Ivan le Terrible : le Théâtre du Rugissant orchestre avec brio la cruauté médiévale et la bêtise totalitaire
- Écrit par : Mathieu Cartailler
Par Mathieu Cartailler - Lagrandeparade.fr/ Quand nous sommes sortis de ce spectacle, à Aurillac il y a (déjà) quinze jours, nous avions envie d’en parler à tout le monde. On a commencé par les premiers passants dans la rue. Ils nous ont parlé du leur en réponse, nous ne les écoutions déjà plus. Nous savions (d’expérience) que nous avions vu un spectacle rare. Par où commencer, tant il est difficile de raconter ce que l’on a trop aimé? Peut-être par nos premiers doutes: amené à ce spectacle (excentré) par un quidam égaré, un sujet historique exotique et étranger au public comme à la compagnie. Un texte sans auteur...et deux heures de spectacle! ...A Aurillac...
Le titre ? Ivan le Terrible, que tout le monde connaît comme Don Quichotte, c’est-à-dire sans le connaître. Ivan le Terrible, fondateur de la Russie, et film de Sergueï Eisenstein, qui réfléchit au pouvoir stalinien. Le sujet ? Double comme le titre : la machiavélique cruauté d’Ivan qui construit un état, les difficultés d’Eisenstein à tourner le film, pourtant de commande, sous la pression de Staline.
Nous entrons dans une salle à ciel ouvert, séparée du parking par des palissades, avant de prendre place sur des bancs disposés en demi-cercle autour d’une scène centrale surélevée. Deux musiciens, une pianiste-accordéoniste-chanteuse et un percussionniste, se placent au fond, sur une deuxième scène : ils joueront durant tout le spectacle. “Mince, nous disons-nous, ça ne va vraiment pas être du théâtre de rue”. Tout faux.

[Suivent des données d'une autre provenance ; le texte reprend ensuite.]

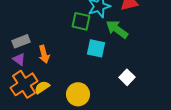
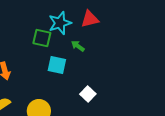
green arrow: (117, 29) -> (78, 46), size x0.6

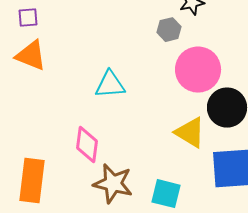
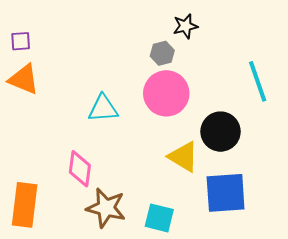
pink circle: (198, 70) -> (166, 93), moved

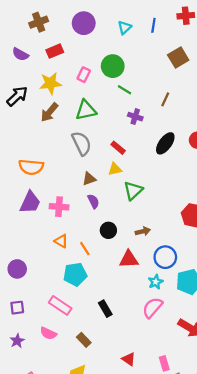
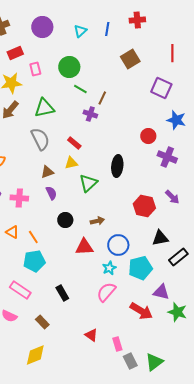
pink rectangle: (84, 75) -> (35, 69), moved, turned -40
brown line: (165, 99) -> (102, 98), moved
black ellipse: (165, 143) -> (117, 166), moved, turned -30
orange triangle: (61, 241) -> (12, 232), moved
orange line: (85, 249) -> (33, 237), moved
red triangle: (129, 359) -> (91, 335), moved

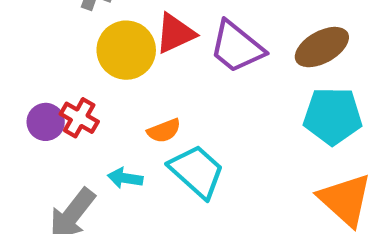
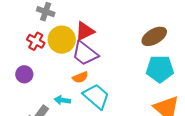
purple trapezoid: (237, 47) -> (85, 53), moved
red cross: (79, 118) -> (36, 41), moved

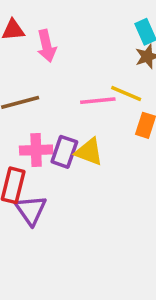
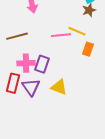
yellow triangle: (89, 152) -> (59, 87), moved
purple triangle: (31, 210) -> (31, 87), moved

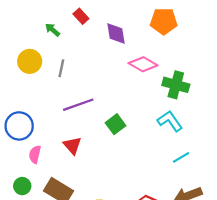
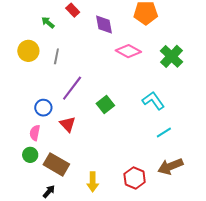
green cross: (176, 85) -> (172, 56), moved, turned 30
purple line: (78, 105) -> (72, 88), turned -32
blue circle: (19, 126) -> (43, 108), moved, size x0.7
green circle: (22, 186) -> (30, 155), moved

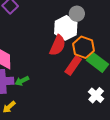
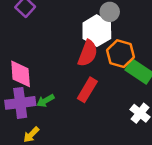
red rectangle: (73, 66) -> (87, 90), moved

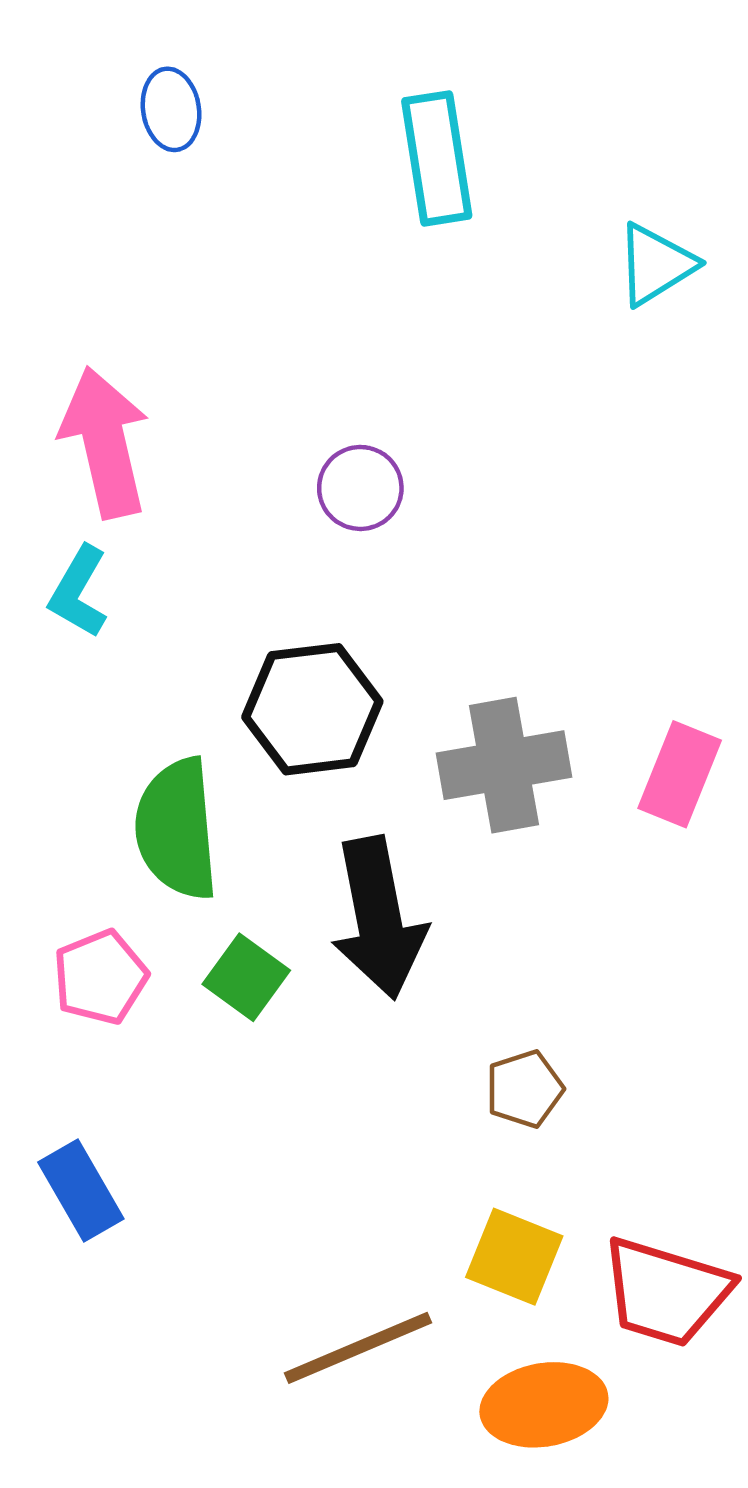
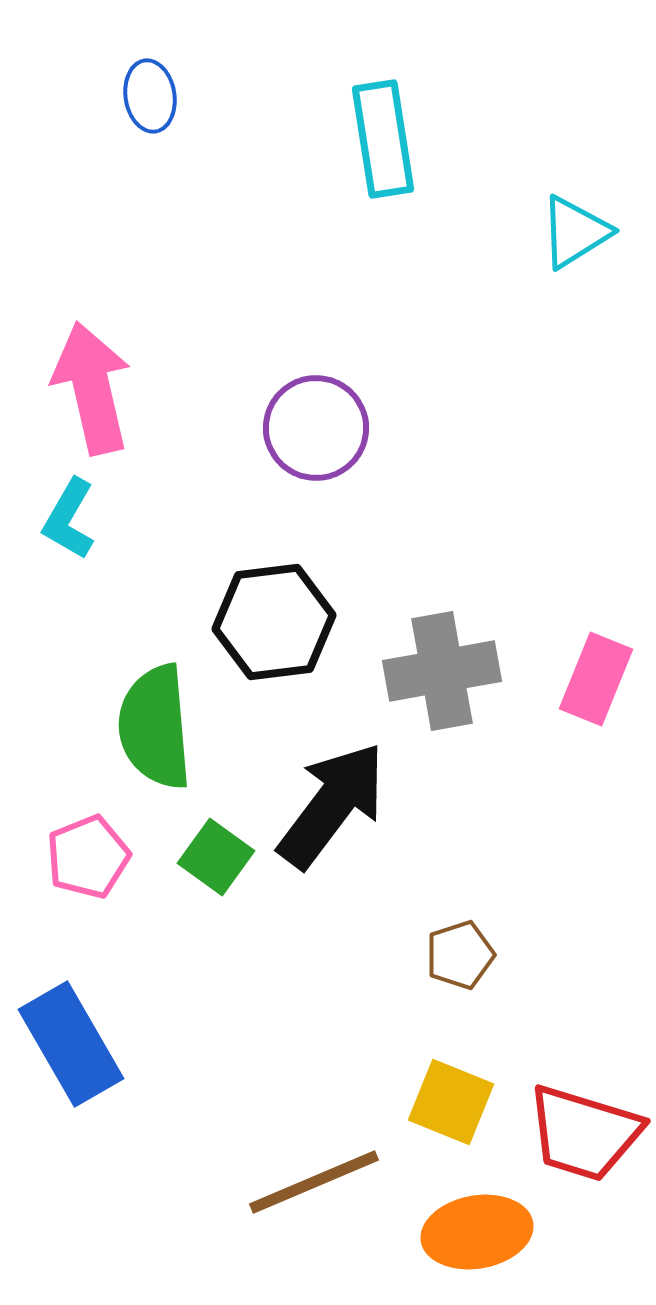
purple circle: (360, 488) -> (316, 428), size x1.4
black arrow: (379, 918) -> (332, 805), turned -132
blue rectangle: (81, 1190) -> (71, 1044), size x1.4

Première obscurité, la mère d’Ivan apparaît, grande marionnette effrayante, au fond, sur son trône. Et nous sommes saisis.Toute l’énergie du théâtre est là pendant les deux heures de la représentation; les acteurs qui changent sans cesse de costumes pour multiplier les personnages; la marionnette froide, grise, sans expression et pourtant terrifiante, qui joue Staline et Ivan mieux qu’aucun acteur; la musique qui tourbillonne ou se pose langoureusement; le ballet maîtrisé des acteurs qui jouent à 360° sur cette scène centrale, arrivent de l’extérieur par la porte du théâtre, sortent entre les deux musiciens par le fond ou disparaissent dans la scène centrale sous les lumières. Les scènes s’enchaînent, brèves et pourtant complètes. Nous passons d’une époque à l’autre, du spectacle de la cruauté médiévale à celui de la bêtise totalitaire, d’Ivan qui installe son pouvoir à Staline qui conforte le sien, d’interrogations sur la violence du pouvoir à celles sur la place de l’art, quelque part entre les hommes et ce pouvoir. Tout emporte le spectateur pour lui faire ressentir les émotions des personnages et le pousser à penser ces deux époques.
Et les deux heures de spectacles s'écoulent sans qu'on s'en rende compte . C’est dire la performance de toute la troupe. Et, sous les lumières revenues, nous avons pu observer le même ressenti dans les yeux de nos voisins. Un spectacle qu'on vous recommande absolument. Dès qu’il est joué à côté de chez vous, foncez et louez un bus pour y amener vos amis!